*** Opening of Records to process ***
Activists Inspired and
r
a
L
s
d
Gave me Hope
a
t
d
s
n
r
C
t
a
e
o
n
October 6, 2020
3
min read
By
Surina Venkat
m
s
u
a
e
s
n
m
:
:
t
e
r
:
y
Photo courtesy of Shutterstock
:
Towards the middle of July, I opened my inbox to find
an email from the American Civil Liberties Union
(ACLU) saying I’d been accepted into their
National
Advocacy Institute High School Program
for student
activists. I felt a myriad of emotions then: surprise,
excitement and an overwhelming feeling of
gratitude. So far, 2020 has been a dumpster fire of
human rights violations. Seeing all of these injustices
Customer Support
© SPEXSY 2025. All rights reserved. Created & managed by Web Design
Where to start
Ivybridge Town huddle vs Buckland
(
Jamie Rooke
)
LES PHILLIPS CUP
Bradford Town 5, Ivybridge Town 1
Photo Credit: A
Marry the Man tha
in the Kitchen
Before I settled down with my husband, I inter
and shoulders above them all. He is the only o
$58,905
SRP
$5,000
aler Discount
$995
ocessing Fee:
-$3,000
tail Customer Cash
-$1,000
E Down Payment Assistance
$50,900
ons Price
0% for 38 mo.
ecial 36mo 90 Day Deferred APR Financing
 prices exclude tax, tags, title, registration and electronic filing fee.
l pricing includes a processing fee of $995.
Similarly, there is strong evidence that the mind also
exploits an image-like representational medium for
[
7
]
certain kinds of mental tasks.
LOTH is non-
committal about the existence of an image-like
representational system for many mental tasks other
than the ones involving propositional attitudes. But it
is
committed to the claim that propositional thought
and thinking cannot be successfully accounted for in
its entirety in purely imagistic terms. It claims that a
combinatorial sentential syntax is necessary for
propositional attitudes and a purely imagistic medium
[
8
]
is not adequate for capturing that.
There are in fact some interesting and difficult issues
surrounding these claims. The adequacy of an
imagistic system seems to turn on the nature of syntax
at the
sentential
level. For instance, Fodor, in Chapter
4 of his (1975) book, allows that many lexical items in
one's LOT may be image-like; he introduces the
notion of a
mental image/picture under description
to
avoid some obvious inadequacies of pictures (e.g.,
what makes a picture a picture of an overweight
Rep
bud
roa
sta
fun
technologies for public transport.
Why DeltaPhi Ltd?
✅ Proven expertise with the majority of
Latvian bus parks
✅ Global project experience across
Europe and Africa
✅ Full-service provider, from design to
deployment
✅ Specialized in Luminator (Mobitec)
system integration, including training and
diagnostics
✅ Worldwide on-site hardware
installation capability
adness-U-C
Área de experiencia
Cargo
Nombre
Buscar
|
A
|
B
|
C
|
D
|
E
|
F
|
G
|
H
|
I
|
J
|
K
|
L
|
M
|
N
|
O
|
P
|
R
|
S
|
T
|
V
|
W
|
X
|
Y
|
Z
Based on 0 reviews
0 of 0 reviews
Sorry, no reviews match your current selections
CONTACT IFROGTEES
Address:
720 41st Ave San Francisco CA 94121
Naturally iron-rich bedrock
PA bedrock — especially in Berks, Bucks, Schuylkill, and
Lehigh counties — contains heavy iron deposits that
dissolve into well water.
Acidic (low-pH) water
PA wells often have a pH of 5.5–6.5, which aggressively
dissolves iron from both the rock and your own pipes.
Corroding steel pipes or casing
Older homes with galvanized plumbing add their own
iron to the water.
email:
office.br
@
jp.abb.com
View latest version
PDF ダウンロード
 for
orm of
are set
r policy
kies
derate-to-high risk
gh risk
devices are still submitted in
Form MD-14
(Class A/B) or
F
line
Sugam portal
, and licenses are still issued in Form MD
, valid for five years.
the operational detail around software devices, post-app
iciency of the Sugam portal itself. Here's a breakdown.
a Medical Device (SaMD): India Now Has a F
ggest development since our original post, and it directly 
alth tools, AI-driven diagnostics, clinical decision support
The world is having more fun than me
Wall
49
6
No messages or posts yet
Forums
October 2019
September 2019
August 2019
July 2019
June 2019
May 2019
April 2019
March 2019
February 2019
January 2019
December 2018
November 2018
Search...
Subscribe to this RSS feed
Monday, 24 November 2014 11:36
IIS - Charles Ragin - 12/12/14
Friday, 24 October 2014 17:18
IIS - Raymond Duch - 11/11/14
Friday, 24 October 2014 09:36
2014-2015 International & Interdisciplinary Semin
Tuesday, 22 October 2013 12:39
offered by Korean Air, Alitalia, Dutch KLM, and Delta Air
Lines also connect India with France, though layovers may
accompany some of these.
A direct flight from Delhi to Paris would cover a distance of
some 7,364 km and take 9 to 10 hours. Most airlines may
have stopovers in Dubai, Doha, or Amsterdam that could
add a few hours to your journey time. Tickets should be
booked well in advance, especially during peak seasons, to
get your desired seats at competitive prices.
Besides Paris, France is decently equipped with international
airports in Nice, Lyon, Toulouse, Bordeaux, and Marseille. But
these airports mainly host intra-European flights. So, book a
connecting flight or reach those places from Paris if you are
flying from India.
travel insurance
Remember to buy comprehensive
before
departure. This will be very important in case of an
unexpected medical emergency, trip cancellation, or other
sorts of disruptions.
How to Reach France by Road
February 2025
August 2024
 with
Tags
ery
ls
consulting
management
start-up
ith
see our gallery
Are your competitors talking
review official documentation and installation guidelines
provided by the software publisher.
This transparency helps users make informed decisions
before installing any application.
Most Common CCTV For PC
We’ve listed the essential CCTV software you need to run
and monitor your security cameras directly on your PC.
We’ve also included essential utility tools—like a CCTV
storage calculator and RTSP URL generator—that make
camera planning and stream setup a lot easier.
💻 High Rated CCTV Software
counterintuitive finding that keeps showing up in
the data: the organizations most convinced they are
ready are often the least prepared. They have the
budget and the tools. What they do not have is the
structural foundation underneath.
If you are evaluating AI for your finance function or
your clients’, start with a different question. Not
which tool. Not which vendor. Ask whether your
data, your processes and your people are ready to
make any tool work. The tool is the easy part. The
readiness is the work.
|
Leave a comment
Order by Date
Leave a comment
*** Close of Records to process ***
Task details:
Of the entries above, repeat exactly the lines from the line with "How to Reach France by Road" through the line with "This transparency helps", both of them included.

Solution below:
How to Reach France by Road
February 2025
August 2024
 with
Tags
ery
ls
consulting
management
start-up
ith
see our gallery
Are your competitors talking
review official documentation and installation guidelines
provided by the software publisher.
This transparency helps users make informed decisions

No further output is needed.